Il s’agit d’une guerre de conquête: on a découvert de vastes réserves de gaz au large du littoral de Gaza en 2002.
Dans un accord signé en novembre 1999, l’Autorité palestinienne (AP) a garanti des droits de prospection de gaz et de pétrole d’une durée de 25 à British Gas (BG Group) et son partenaire situé à Athène Consolidated Contractors International Company (CCC), une propriété des familles libanaises Sabbagh et Koury.
Ces droits sur les gisements de gaz en mer sont de 60 % pour British Gas, de 30 % pour Consolidated Contractors, et de 10 % pour le Fonds d’investissement palestinien. (Haaretz, 21 octobre 2007)
L’accord AP-BG-CCC inclut l’exploitation des gisements et la construction d’un gazoduc. (Middle East Economic Digest, 5 janvier 2001)

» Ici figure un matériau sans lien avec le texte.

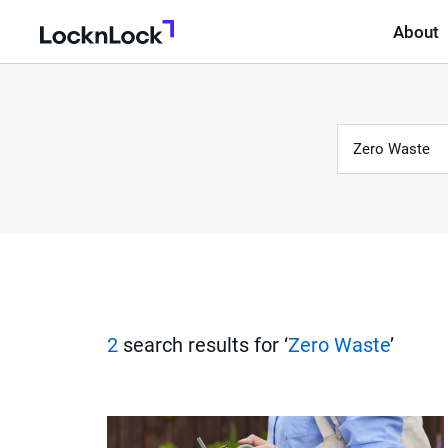
About
LocknLock
Keyword
S
e
a
r
2
search results for ‘
Zero Waste
’
c
h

La licence de BG couvre toute la zone maritime située au large de Gaza, laquelle est contigüe à plusieurs installations gazières israéliennes. (Voir la carte ci-dessous). Il convient de souligner que 60 % des réserves de gaz le long du littoral de Gaza et d’Israël appartient à la Palestine.
BG Group a foré deux puits en 2000 : Gaza Marine-1 et Gaza Marine-2. British Gas estime que les réserves sont de l’ordre de 1,4 billions de pieds cubes, évaluées à environ 4 milliards de dollars. Ce sont les chiffres publiés par British Gas. La dimension des réserves de gaz palestiniennes pourrait s’avérer largement supérieure.
Carte 1
Qui possède les réserves de gaz?
La question de la souveraineté sur les gisements gaziers de Gaza est cruciale. D’un point de vue légal, ces réserves appartiennent à la Palestine.

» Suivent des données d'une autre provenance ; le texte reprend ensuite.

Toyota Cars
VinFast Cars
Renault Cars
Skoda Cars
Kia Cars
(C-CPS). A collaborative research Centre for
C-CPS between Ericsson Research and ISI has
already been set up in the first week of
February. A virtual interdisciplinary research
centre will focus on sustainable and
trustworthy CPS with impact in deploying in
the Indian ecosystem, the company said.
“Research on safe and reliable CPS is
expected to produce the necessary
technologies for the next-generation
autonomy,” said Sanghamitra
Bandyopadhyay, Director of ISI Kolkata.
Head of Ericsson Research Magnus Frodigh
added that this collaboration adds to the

La mort de Yasser Arafat, l’élection du gouvernement du Hamas, ainsi que la débâcle de l’Autorité Palestinienne ont permis à Israël de prendre de facto le contrôle de ces réserves.
British Gas (BG Group) a négocié avec le gouvernement de Tel-Aviv. En revanche, le gouvernement du Hamas n’a pas été consulté en ce qui a trait à la prospection et l’exploitation des gisements gaziers.
L’élection du premier ministre Ariel Sharon en 2001 fut un tournant majeur dans cette affaire. À l’époque, la souveraineté de la Palestine sur les réserves gazières en mer était contestée à la Cour suprême d’Israël. M. Sharon affirmait sans ambiguïté qu´« Israël n’achèterait jamais de gaz de la Palestine», suggérant ainsi que les réserves marines de Gaza appartenaient à Israël.
En 2003, Ariel Sharon a opposé son veto à un premier accord, qui aurait permis à British Gas d´approvisionner Israël en gaz naturel provenant des puits marins de Gaza. (The Independent, 19 août 2003).
La victoire électorale du Hamas en 2006 a contribuer à la chute de l’Autorité Palestinienne, par conséquent confinée à la Cisjordanie sous le régime mandataire de Mahmoud Abbas.
En 2006, British Gas «était sur le point de signer un accord pour acheminer le gaz en Égypte. » (Times, 28 mai 2007). Selon les reportages, le premier ministre britannique de l’époque, Tony Blair est intervenu pour le compte d’Israël pour faire capoter l’accord avec l’Égypte.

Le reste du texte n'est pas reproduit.